**REQUIRED ACTION**
Each entry below must be repeated word for word.

[Dataset excerpts]
· · · ·
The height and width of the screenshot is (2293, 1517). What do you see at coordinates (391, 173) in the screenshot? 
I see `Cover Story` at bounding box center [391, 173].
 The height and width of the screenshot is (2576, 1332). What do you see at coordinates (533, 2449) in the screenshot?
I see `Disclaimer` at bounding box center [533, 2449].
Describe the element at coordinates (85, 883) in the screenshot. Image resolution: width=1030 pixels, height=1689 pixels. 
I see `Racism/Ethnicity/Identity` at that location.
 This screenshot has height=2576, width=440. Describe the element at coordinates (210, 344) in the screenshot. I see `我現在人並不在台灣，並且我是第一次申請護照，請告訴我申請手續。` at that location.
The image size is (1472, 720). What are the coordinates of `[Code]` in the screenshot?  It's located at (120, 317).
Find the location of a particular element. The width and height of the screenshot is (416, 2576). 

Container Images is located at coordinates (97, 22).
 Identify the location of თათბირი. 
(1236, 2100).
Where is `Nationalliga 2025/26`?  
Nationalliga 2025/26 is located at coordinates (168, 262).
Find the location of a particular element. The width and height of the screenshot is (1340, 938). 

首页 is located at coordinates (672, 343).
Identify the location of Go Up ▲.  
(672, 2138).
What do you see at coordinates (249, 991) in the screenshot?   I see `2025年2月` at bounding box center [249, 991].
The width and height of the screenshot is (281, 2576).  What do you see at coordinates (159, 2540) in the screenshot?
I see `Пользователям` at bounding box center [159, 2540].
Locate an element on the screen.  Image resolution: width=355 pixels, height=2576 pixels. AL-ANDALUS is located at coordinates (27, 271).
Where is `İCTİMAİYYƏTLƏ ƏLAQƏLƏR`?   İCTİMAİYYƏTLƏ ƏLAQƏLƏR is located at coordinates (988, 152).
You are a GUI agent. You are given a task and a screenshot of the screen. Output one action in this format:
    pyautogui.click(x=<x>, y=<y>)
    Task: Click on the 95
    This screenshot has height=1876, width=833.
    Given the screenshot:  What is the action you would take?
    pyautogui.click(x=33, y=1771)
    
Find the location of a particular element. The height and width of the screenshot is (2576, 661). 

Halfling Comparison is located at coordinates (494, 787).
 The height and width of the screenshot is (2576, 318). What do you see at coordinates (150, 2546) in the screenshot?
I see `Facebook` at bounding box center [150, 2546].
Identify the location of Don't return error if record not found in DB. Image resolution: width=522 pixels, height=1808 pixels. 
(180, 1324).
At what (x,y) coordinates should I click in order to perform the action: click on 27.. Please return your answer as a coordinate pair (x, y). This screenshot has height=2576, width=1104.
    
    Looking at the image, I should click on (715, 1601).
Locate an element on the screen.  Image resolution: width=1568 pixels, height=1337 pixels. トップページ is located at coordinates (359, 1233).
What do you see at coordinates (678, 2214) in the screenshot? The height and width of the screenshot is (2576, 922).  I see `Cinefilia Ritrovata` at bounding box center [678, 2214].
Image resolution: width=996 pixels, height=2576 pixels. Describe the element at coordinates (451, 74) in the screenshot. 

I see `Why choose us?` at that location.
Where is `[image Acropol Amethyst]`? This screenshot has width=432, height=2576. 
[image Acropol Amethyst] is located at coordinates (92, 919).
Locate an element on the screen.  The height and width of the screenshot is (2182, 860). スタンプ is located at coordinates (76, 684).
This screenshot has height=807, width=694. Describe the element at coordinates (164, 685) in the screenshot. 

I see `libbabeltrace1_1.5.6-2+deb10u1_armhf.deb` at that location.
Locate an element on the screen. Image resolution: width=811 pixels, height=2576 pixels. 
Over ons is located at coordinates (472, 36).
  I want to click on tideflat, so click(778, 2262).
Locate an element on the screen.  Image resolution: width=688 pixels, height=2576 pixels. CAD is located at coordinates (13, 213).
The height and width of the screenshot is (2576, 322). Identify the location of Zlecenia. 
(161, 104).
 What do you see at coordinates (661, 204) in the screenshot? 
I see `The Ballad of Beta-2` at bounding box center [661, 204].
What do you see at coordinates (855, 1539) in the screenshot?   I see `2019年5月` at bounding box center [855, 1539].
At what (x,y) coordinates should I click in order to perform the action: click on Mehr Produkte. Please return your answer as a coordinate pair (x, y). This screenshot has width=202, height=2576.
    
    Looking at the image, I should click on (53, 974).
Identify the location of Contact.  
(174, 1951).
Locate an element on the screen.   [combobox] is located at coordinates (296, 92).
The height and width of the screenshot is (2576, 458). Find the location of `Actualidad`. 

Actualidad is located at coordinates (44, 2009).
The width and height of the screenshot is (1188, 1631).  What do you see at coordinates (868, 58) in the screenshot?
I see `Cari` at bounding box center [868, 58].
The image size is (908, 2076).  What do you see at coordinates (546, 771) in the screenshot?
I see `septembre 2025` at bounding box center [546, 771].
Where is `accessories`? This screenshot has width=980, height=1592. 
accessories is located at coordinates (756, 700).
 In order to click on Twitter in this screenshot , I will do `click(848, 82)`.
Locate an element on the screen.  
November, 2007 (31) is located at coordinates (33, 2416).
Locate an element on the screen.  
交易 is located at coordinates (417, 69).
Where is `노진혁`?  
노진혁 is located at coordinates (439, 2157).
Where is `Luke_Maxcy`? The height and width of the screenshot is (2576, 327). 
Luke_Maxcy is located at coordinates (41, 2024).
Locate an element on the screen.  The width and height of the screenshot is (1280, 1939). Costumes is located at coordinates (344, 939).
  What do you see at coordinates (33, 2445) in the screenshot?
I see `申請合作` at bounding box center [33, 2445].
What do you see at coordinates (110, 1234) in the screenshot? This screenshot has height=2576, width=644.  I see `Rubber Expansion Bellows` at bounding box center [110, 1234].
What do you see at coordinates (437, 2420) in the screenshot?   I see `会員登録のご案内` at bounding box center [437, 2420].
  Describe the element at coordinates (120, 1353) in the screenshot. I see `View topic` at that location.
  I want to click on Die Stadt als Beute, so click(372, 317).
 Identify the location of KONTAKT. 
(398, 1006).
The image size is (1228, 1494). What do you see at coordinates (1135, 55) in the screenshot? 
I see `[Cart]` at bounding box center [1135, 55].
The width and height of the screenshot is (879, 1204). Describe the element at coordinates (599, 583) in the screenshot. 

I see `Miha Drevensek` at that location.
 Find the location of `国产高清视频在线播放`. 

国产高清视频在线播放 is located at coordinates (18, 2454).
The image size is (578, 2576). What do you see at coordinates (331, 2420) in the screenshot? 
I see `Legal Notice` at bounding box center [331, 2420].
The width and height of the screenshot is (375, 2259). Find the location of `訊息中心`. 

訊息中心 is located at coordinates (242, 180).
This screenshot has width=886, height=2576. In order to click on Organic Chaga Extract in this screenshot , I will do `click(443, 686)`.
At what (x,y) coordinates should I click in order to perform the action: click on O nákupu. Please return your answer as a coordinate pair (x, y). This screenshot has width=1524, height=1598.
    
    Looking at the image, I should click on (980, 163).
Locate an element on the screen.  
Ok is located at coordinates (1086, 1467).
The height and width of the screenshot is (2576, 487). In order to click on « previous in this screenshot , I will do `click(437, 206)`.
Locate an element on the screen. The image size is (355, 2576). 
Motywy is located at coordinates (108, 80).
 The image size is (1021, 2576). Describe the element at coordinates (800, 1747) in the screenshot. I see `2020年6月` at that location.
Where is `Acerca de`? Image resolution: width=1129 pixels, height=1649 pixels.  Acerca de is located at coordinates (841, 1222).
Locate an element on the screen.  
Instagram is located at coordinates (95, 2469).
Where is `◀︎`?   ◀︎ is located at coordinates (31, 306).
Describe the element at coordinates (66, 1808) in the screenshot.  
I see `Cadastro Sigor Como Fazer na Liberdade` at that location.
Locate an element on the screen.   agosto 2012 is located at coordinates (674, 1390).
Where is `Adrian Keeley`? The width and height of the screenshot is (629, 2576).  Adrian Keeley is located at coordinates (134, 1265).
· · · ·
**ANSWER TO THE EXERCISE**
The height and width of the screenshot is (2293, 1517). What do you see at coordinates (391, 173) in the screenshot? 
I see `Cover Story` at bounding box center [391, 173].
 The height and width of the screenshot is (2576, 1332). What do you see at coordinates (533, 2449) in the screenshot?
I see `Disclaimer` at bounding box center [533, 2449].
Describe the element at coordinates (85, 883) in the screenshot. Image resolution: width=1030 pixels, height=1689 pixels. 
I see `Racism/Ethnicity/Identity` at that location.
 This screenshot has height=2576, width=440. Describe the element at coordinates (210, 344) in the screenshot. I see `我現在人並不在台灣，並且我是第一次申請護照，請告訴我申請手續。` at that location.
The image size is (1472, 720). What are the coordinates of `[Code]` in the screenshot?  It's located at (120, 317).
Find the location of a particular element. The width and height of the screenshot is (416, 2576). 

Container Images is located at coordinates (97, 22).
 Identify the location of თათბირი. 
(1236, 2100).
Where is `Nationalliga 2025/26`?  
Nationalliga 2025/26 is located at coordinates (168, 262).
Find the location of a particular element. The width and height of the screenshot is (1340, 938). 

首页 is located at coordinates (672, 343).
Identify the location of Go Up ▲.  
(672, 2138).
What do you see at coordinates (249, 991) in the screenshot?   I see `2025年2月` at bounding box center [249, 991].
The width and height of the screenshot is (281, 2576).  What do you see at coordinates (159, 2540) in the screenshot?
I see `Пользователям` at bounding box center [159, 2540].
Locate an element on the screen.  Image resolution: width=355 pixels, height=2576 pixels. AL-ANDALUS is located at coordinates (27, 271).
Where is `İCTİMAİYYƏTLƏ ƏLAQƏLƏR`?   İCTİMAİYYƏTLƏ ƏLAQƏLƏR is located at coordinates (988, 152).
You are a GUI agent. You are given a task and a screenshot of the screen. Output one action in this format:
    pyautogui.click(x=<x>, y=<y>)
    Task: Click on the 95
    This screenshot has height=1876, width=833.
    Given the screenshot:  What is the action you would take?
    pyautogui.click(x=33, y=1771)
    
Find the location of a particular element. The height and width of the screenshot is (2576, 661). 

Halfling Comparison is located at coordinates (494, 787).
 The height and width of the screenshot is (2576, 318). What do you see at coordinates (150, 2546) in the screenshot?
I see `Facebook` at bounding box center [150, 2546].
Identify the location of Don't return error if record not found in DB. Image resolution: width=522 pixels, height=1808 pixels. 
(180, 1324).
At what (x,y) coordinates should I click in order to perform the action: click on 27.. Please return your answer as a coordinate pair (x, y). This screenshot has height=2576, width=1104.
    
    Looking at the image, I should click on (715, 1601).
Locate an element on the screen.  Image resolution: width=1568 pixels, height=1337 pixels. トップページ is located at coordinates (359, 1233).
What do you see at coordinates (678, 2214) in the screenshot? The height and width of the screenshot is (2576, 922).  I see `Cinefilia Ritrovata` at bounding box center [678, 2214].
Image resolution: width=996 pixels, height=2576 pixels. Describe the element at coordinates (451, 74) in the screenshot. 

I see `Why choose us?` at that location.
Where is `[image Acropol Amethyst]`? This screenshot has width=432, height=2576. 
[image Acropol Amethyst] is located at coordinates (92, 919).
Locate an element on the screen.  The height and width of the screenshot is (2182, 860). スタンプ is located at coordinates (76, 684).
This screenshot has height=807, width=694. Describe the element at coordinates (164, 685) in the screenshot. 

I see `libbabeltrace1_1.5.6-2+deb10u1_armhf.deb` at that location.
Locate an element on the screen. Image resolution: width=811 pixels, height=2576 pixels. 
Over ons is located at coordinates (472, 36).
  I want to click on tideflat, so click(778, 2262).
Locate an element on the screen.  Image resolution: width=688 pixels, height=2576 pixels. CAD is located at coordinates (13, 213).
The height and width of the screenshot is (2576, 322). Identify the location of Zlecenia. 
(161, 104).
 What do you see at coordinates (661, 204) in the screenshot? 
I see `The Ballad of Beta-2` at bounding box center [661, 204].
What do you see at coordinates (855, 1539) in the screenshot?   I see `2019年5月` at bounding box center [855, 1539].
At what (x,y) coordinates should I click in order to perform the action: click on Mehr Produkte. Please return your answer as a coordinate pair (x, y). This screenshot has width=202, height=2576.
    
    Looking at the image, I should click on (53, 974).
Identify the location of Contact.  
(174, 1951).
Locate an element on the screen.   [combobox] is located at coordinates (296, 92).
The height and width of the screenshot is (2576, 458). Find the location of `Actualidad`. 

Actualidad is located at coordinates (44, 2009).
The width and height of the screenshot is (1188, 1631).  What do you see at coordinates (868, 58) in the screenshot?
I see `Cari` at bounding box center [868, 58].
The image size is (908, 2076).  What do you see at coordinates (546, 771) in the screenshot?
I see `septembre 2025` at bounding box center [546, 771].
Where is `accessories`? This screenshot has width=980, height=1592. 
accessories is located at coordinates (756, 700).
 In order to click on Twitter in this screenshot , I will do `click(848, 82)`.
Locate an element on the screen.  
November, 2007 (31) is located at coordinates (33, 2416).
Locate an element on the screen.  
交易 is located at coordinates (417, 69).
Where is `노진혁`?  
노진혁 is located at coordinates (439, 2157).
Where is `Luke_Maxcy`? The height and width of the screenshot is (2576, 327). 
Luke_Maxcy is located at coordinates (41, 2024).
Locate an element on the screen.  The width and height of the screenshot is (1280, 1939). Costumes is located at coordinates (344, 939).
  What do you see at coordinates (33, 2445) in the screenshot?
I see `申請合作` at bounding box center [33, 2445].
What do you see at coordinates (110, 1234) in the screenshot? This screenshot has height=2576, width=644.  I see `Rubber Expansion Bellows` at bounding box center [110, 1234].
What do you see at coordinates (437, 2420) in the screenshot?   I see `会員登録のご案内` at bounding box center [437, 2420].
  Describe the element at coordinates (120, 1353) in the screenshot. I see `View topic` at that location.
  I want to click on Die Stadt als Beute, so click(372, 317).
 Identify the location of KONTAKT. 
(398, 1006).
The image size is (1228, 1494). What do you see at coordinates (1135, 55) in the screenshot? 
I see `[Cart]` at bounding box center [1135, 55].
The width and height of the screenshot is (879, 1204). Describe the element at coordinates (599, 583) in the screenshot. 

I see `Miha Drevensek` at that location.
 Find the location of `国产高清视频在线播放`. 

国产高清视频在线播放 is located at coordinates (18, 2454).
The image size is (578, 2576). What do you see at coordinates (331, 2420) in the screenshot? 
I see `Legal Notice` at bounding box center [331, 2420].
The width and height of the screenshot is (375, 2259). Find the location of `訊息中心`. 

訊息中心 is located at coordinates (242, 180).
This screenshot has width=886, height=2576. In order to click on Organic Chaga Extract in this screenshot , I will do `click(443, 686)`.
At what (x,y) coordinates should I click in order to perform the action: click on O nákupu. Please return your answer as a coordinate pair (x, y). This screenshot has width=1524, height=1598.
    
    Looking at the image, I should click on (980, 163).
Locate an element on the screen.  
Ok is located at coordinates (1086, 1467).
The height and width of the screenshot is (2576, 487). In order to click on « previous in this screenshot , I will do `click(437, 206)`.
Locate an element on the screen. The image size is (355, 2576). 
Motywy is located at coordinates (108, 80).
 The image size is (1021, 2576). Describe the element at coordinates (800, 1747) in the screenshot. I see `2020年6月` at that location.
Where is `Acerca de`? Image resolution: width=1129 pixels, height=1649 pixels.  Acerca de is located at coordinates (841, 1222).
Locate an element on the screen.  
Instagram is located at coordinates (95, 2469).
Where is `◀︎`?   ◀︎ is located at coordinates (31, 306).
Describe the element at coordinates (66, 1808) in the screenshot.  
I see `Cadastro Sigor Como Fazer na Liberdade` at that location.
Locate an element on the screen.   agosto 2012 is located at coordinates (674, 1390).
Where is `Adrian Keeley`? The width and height of the screenshot is (629, 2576).  Adrian Keeley is located at coordinates (134, 1265).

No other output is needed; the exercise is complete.